Quais seriam as decorrências dessas diferentes visões à estruturação da extensão agroecológica? De um lado, a palavra-chave é ‘‘transferência’’ (ALTIERI, 2001, p. 21) ou ‘‘obtenção’’ (GLIESSMAN, 2002, p. 303) de conhecimentos. A ideia de que a agroecologia deve sistematizar as técnicas tradicionais têm fundamentado uma espécie de etnociência dos agroecossistemas ‘‘tradicionais’’ (KOOHFKAN; ALTIERI, 2010) e implicado, por sua vez, na dissociação de técnicas agronômicas locais de seus contextos sociais de produção como possibilidade de transferi-las para outros locais. Diante disso, caberia à extensão agroecológica a responsabilidade de promover o fortalecimento político-econômico, disseminando técnicas e práticas ecologicamente sustentáveis, economicamente viáveis e validadas pelo conhecimento de base científica. Não raro, a incorporação de práticas agroecológicas tem sido interpretada como ‘‘resgate’’ de práticas e saberes agrícolas potencialmente perdidos (ALTIERI, 2001).

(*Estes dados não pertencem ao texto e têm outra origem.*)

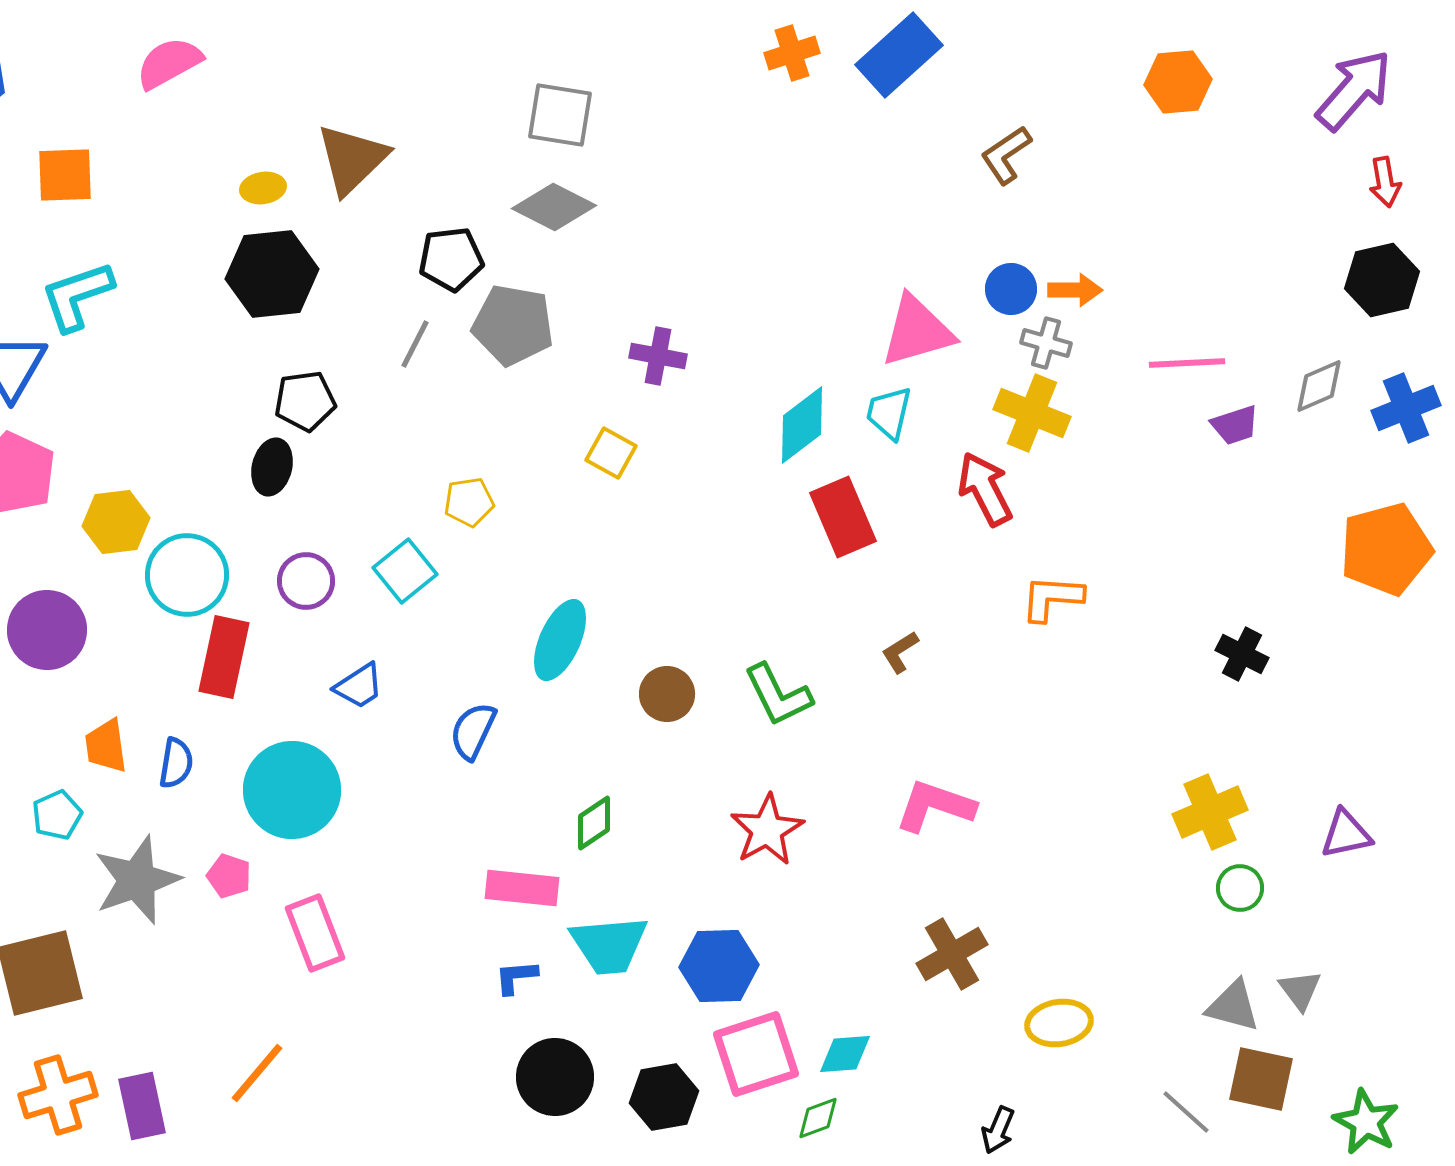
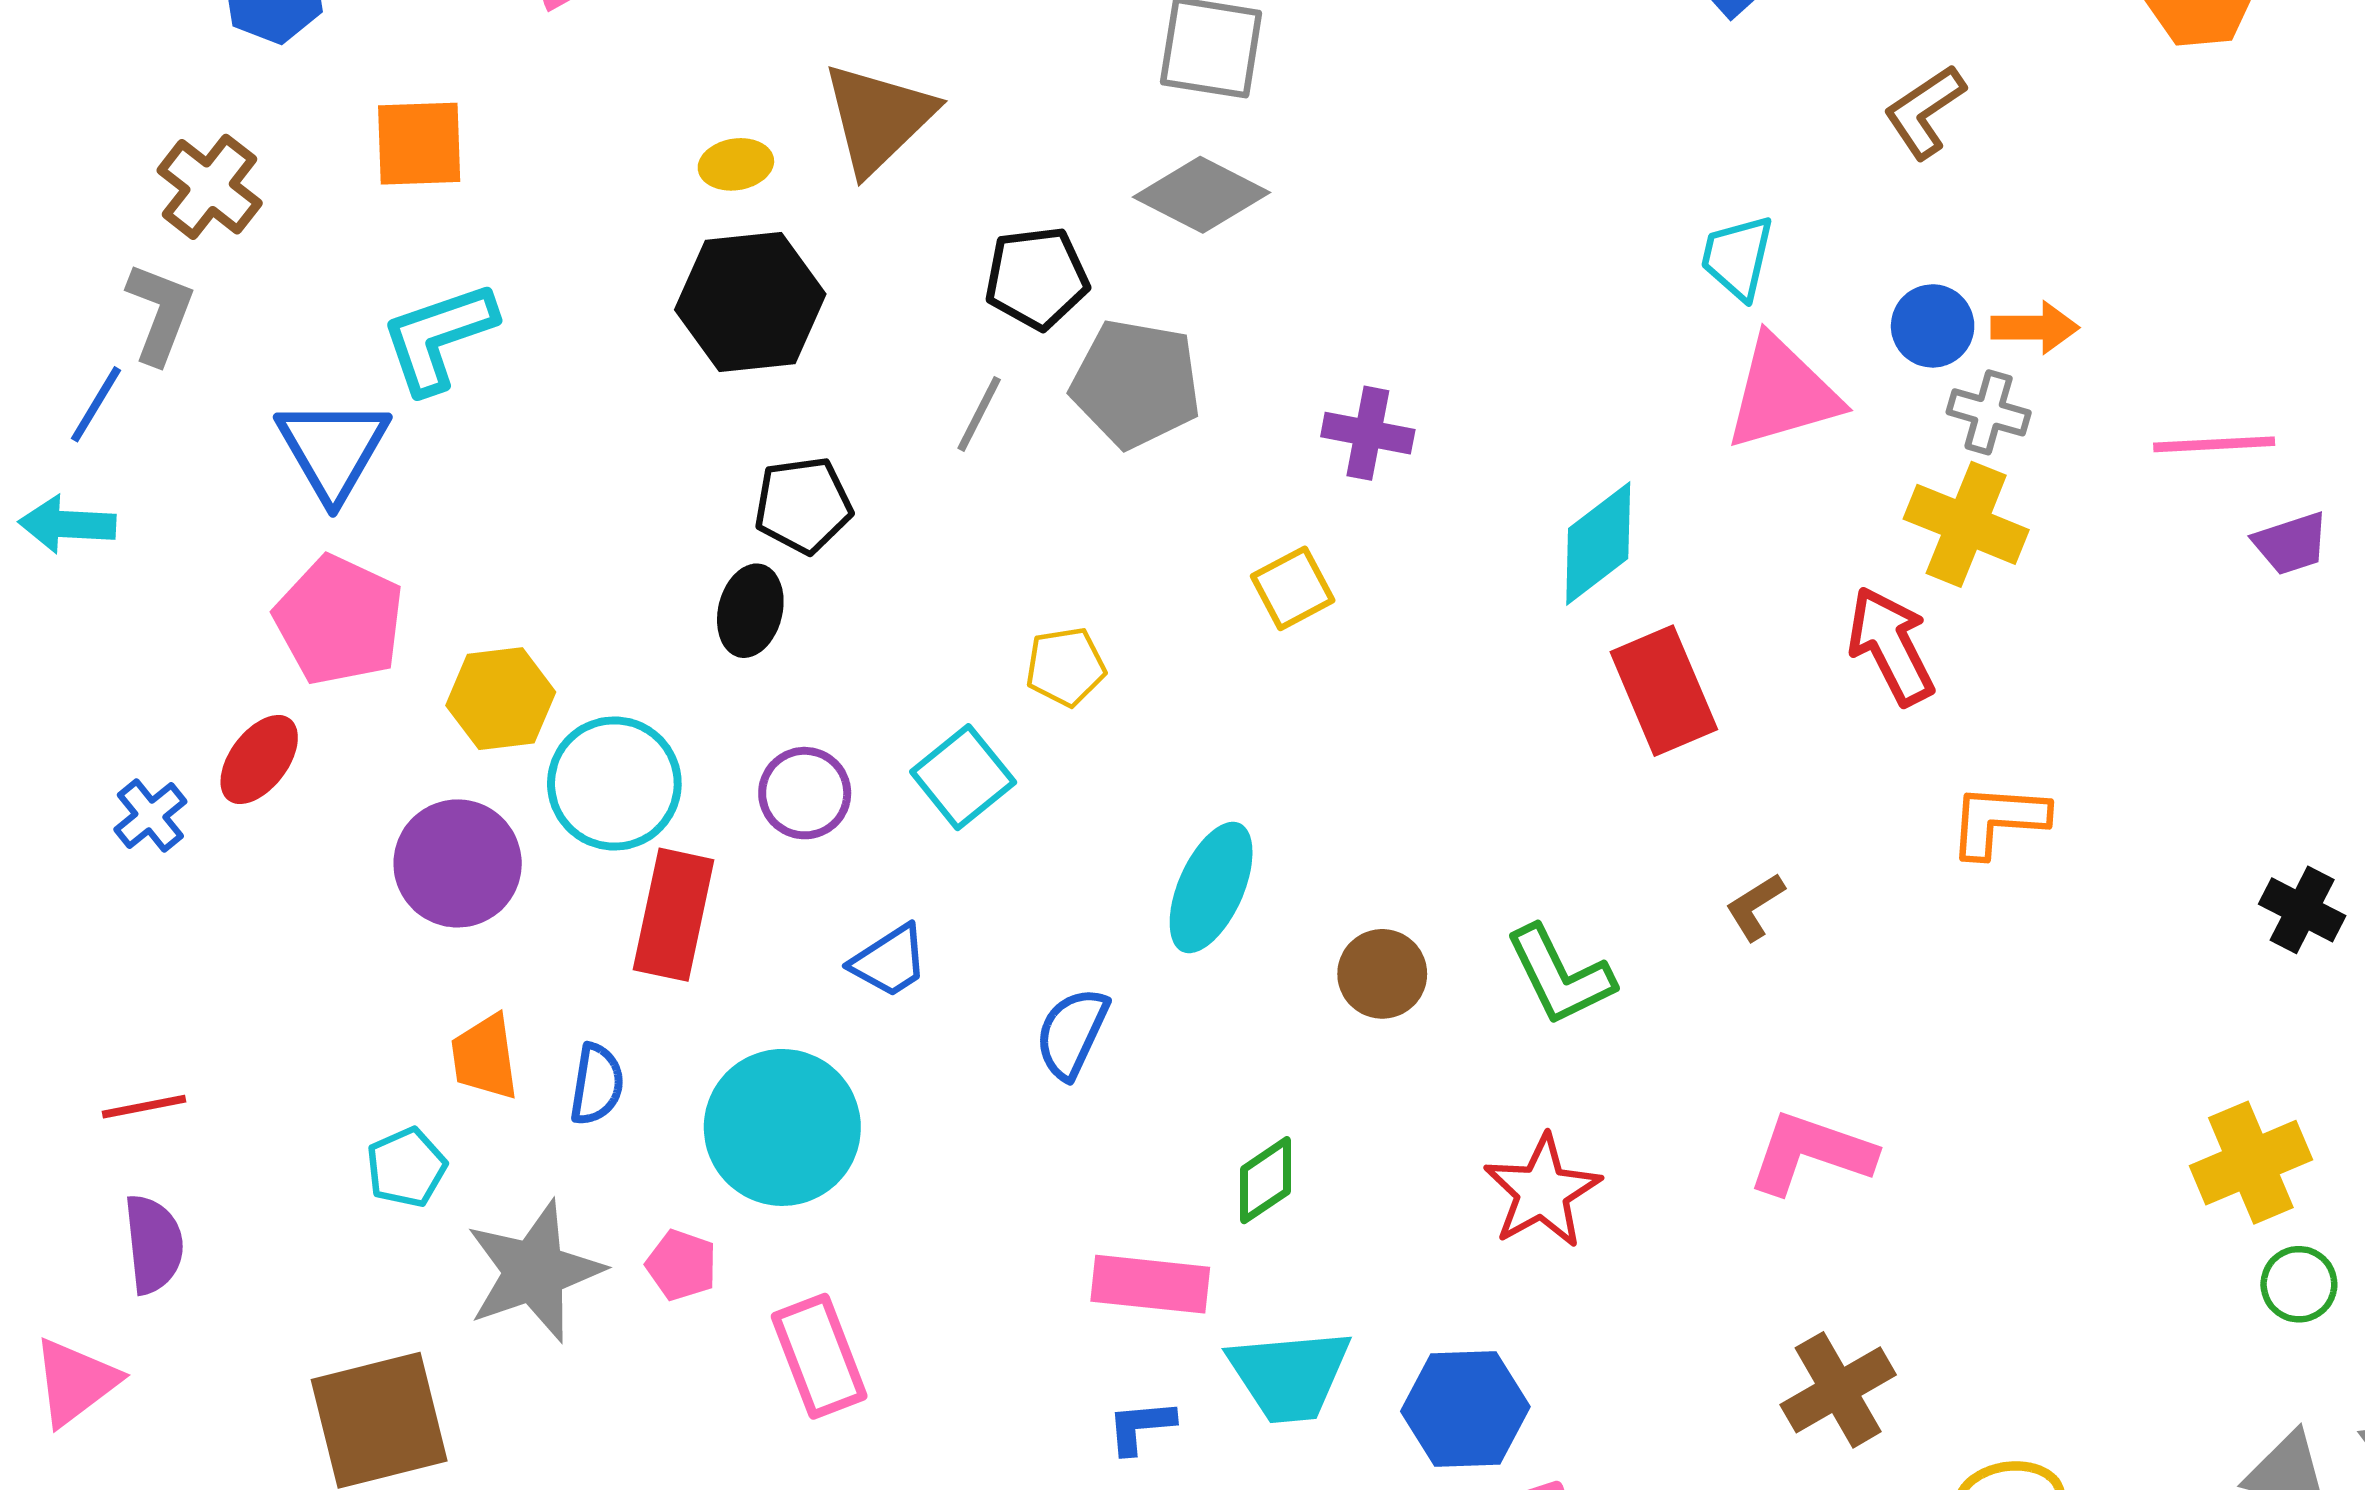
cyan trapezoid: (889, 413) -> (1737, 257), moved
yellow square: (611, 453) -> (1293, 588), turned 33
purple circle: (47, 630) -> (458, 863), moved

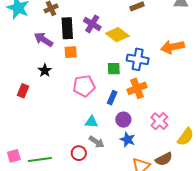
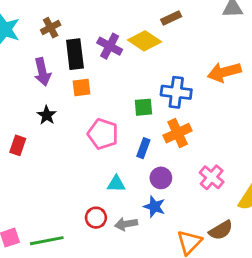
yellow diamond: (117, 35) -> (145, 41), moved
purple arrow: (43, 40) -> (42, 72), turned -132
pink pentagon: (84, 86) -> (103, 134), turned 30
blue star: (128, 139) -> (154, 207), moved
gray arrow: (97, 142) -> (126, 224), moved, turned 140
red circle: (79, 153) -> (96, 218), moved

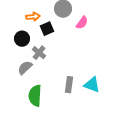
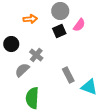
black square: (47, 29) -> (59, 31), moved
black circle: (22, 39) -> (11, 44), moved
gray rectangle: (69, 85) -> (68, 75), moved, turned -35

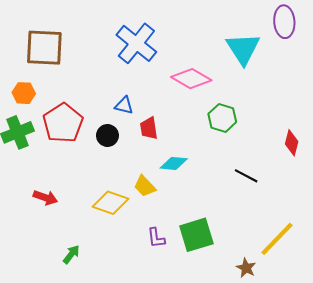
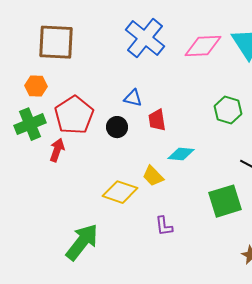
pink diamond: (191, 79) -> (203, 46), moved, turned -33
red arrow: (45, 198) -> (57, 150), moved, turned -90
green square: (196, 235) -> (225, 201), moved
green arrow: (71, 254) -> (82, 242), size x2.0

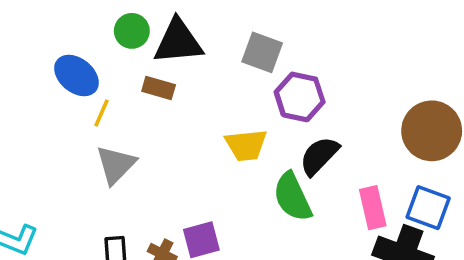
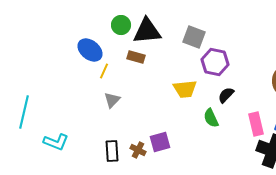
black semicircle: (319, 156) -> (226, 95), size x0.7
gray triangle: (116, 165) -> (112, 100), size x0.7
green semicircle: (292, 197) -> (211, 118), size x0.7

Por outro lado, a extensão agroecológica, informada pela concepção guzmaniana, se concentraria mais em gerar as condições para o fortalecimento do potencial endógeno - principalmente no que se refere à relação com os elementos exógenos ao agroecossistema - do que assumir uma posição assimétrica de ensino e aprendizagem. Nessa perspectiva, prática política e vivacidade sociocultural estão associadas: seriam os centros difusores das práticas agroecológicas. O papel do técnico e do cientista comprometido com esta perspectiva seria o de detectar e fomentar as potencialidades ‘‘endógenas’’ de construção de práticas agronômicas sustentáveis, muito mais do que ‘‘levar’’ ou ‘‘disseminar’’ técnicas alheias a uma dada realidade social e ecológica (GUZMÁN CASADO et al., 2000, p. 139). A prevalência e a sensibilidade ao “social” ganha grande relevo sob a proposta guzmaniana.
Os ecos dessas duas formas de se conceber a relação entre o ‘‘científico’’ e o ‘‘tradicional’’ na agroecologia não são triviais. Caporal e seus colaboradores, por exemplo, sustentam que
(...) a agroecologia busca integrar os saberes dos agricultores com os conhecimentos de diferentes ciências, permitindo, tanto a compreensão, análise e crítica do atual modelo do desenvolvimento e de agricultura, como o estabelecimento de novas estratégias para o desenvolvimento rural e novos desenhos de agriculturas mais sustentáveis desde uma abordagem transdisciplinar, holística’’ (CAPORAL et al., 2009, p. 17-18).
A derivação desta concepção integrativa de agroecologia seria uma extensão rural agroecológica como ‘‘(...) uma intervenção de caráter educativo e transformador, baseado em metodologias de investigação-ação participante que permitam o desenvolvimento de uma prática social mediante a qual os sujeitos do processo buscam a construção e sistematização de conhecimentos que os leve a incidir conscientemente sobre a realidade’’ (CAPORAL; COSTABEBER, 2000, p. 32). Os autores demonstram grande preocupação ao enfatizar que esta ‘‘nova extensão rural’’ exige dos extensionistas a capacidade de ‘‘compreender os aspectos relacionados à vida dos indivíduos e suas relações sociais’’(CAPORAL; COSTABEBER, 2000, p. 32), o que, em tese, abriria grande possibilidade dessa perspectiva abarcar um entendimento amplo das configurações socioculturais no desenho de iniciativas agroecológicas, levando-se em consideração o peso destes autores na formulação teórica e política da agroecologia no Brasil e na América Latina.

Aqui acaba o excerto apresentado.